How Not To Run Out of Gas in Ethereum

Man's respect for the imponderables varies, yet there is always a limit. - H. P. Lovecraft

I’ve been designing and coding Ethereum blockchain solutions for a while. If you have been following the space you’ll have noticed that we do things in a different way around here. We obsess about minimalist code, put up with ridiculous limitations and we always act like our messes will appear in the news.

In this article I’m going to talk about one of those limitations which constrain Ethereum developers to the core: The block size. Along with immutability this is easily the biggest constraint to blockchain development.

Unlike in a normal computer the Ethereum network needs to be computed in blocks, and each block can run a limited amount of code. The exact limit varies, but currently it is about 10 million gas. Each Ethereum EVM operation has a different gas cost, but at the end you need to remember that reading one data element from storage is 200 gas, and writing one data element to storage is 20000 gas.

If you run the maths you will find that a single block can have about 50,000 read operations, 500 write operations, or a combination of the two.

When people talk about blockchain being a solution for automating business they don’t always get the concept right. Blockchain automates reactions according to immutable order sets.

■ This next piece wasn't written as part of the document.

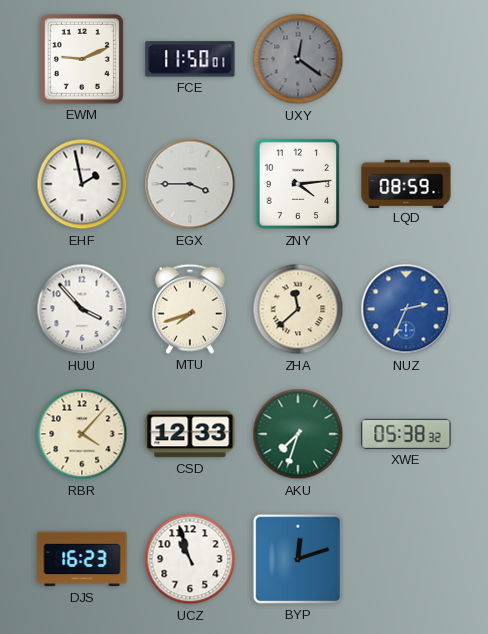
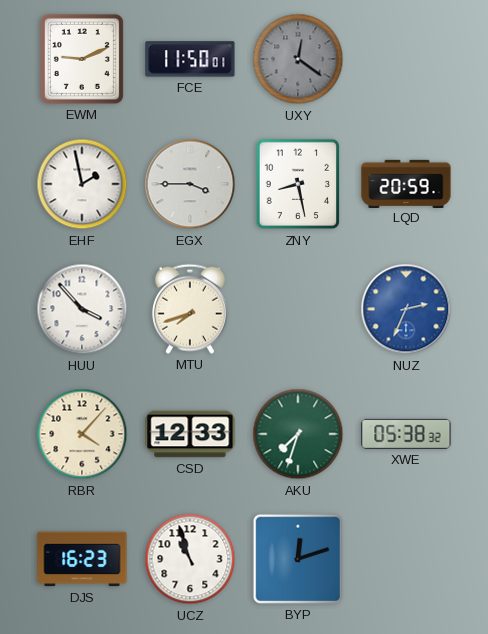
ZNY: 4:14 -> 8:28
LQD: 08:59 -> 20:59
ZHA: 11:38 -> none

If I deploy a contract to the Ethereum mainnet that says that to anyone who sends me a cryptokitty, I will mint and send a cryptodog, that will happen forever.

Action is followed by deterministic reaction.

What the Ethereum blockchain doesn’t do is to run a smart contract algorithm that doesn’t end.

Try to do that and you will receive the dreaded

out of gas

error. For each action my smart contract can do a reaction costing no more than 10 million gas. That means that we need to use our computing resources sparingly or break tasks down into steps. If I want to distribute dividends to shareholders using a smart contract, each one will have to come and ask for the dividend.

If I run a loop to distribute dividends I will run out of gas before getting to the 500th shareholder.

I like it when coding everyday applications leads me to maths and basic data structures. It’s like going back to university. Happy days.

What are the limits?

When coding a smart contract you need to be very careful with loops. A loop is an invitation to an

out of gas

error ruining your application.

But to code completely without loops is not fun either.

The key to code smart contracts with the maximum utility is to be very careful with the data structures that we use, to know the limits to computation inherent to block gas limits, and to break down work into separate calls when everything else fails.

To talk about computational limits we will need to use a bit of O notation. If you need a refresher go to the wikipedia and read about O(1), O(log N) and O(N), we won’t need any others for now. I'll give you a clue, all Ethereum smart contracts need to run in the tiny Excellent sliver below:

Chart taken from BigOCheatSheet.

If we consider the gas costs of 200 for a read operation and 20000 for a write operation, and a block gas limit of 10 million gas, then we can make some assertions about the algorithms that we can run in a block.

Basic data structures depend on algorithms that tend to be O(N). This for example would be to keep data in an array and loop through it to do things.

Any O(N) algorithm reading on a data structure will run out of gas if the data structure grows to about N = 50000. For simplicity you can assume that this includes just one write operation as well. We can talk about this as a search-and-write operation.

Any O(N) algorithm writing on all elements of a data structure will run out of gas if the data structure grows to about N = 500. I’ll call this a multiple-write operation.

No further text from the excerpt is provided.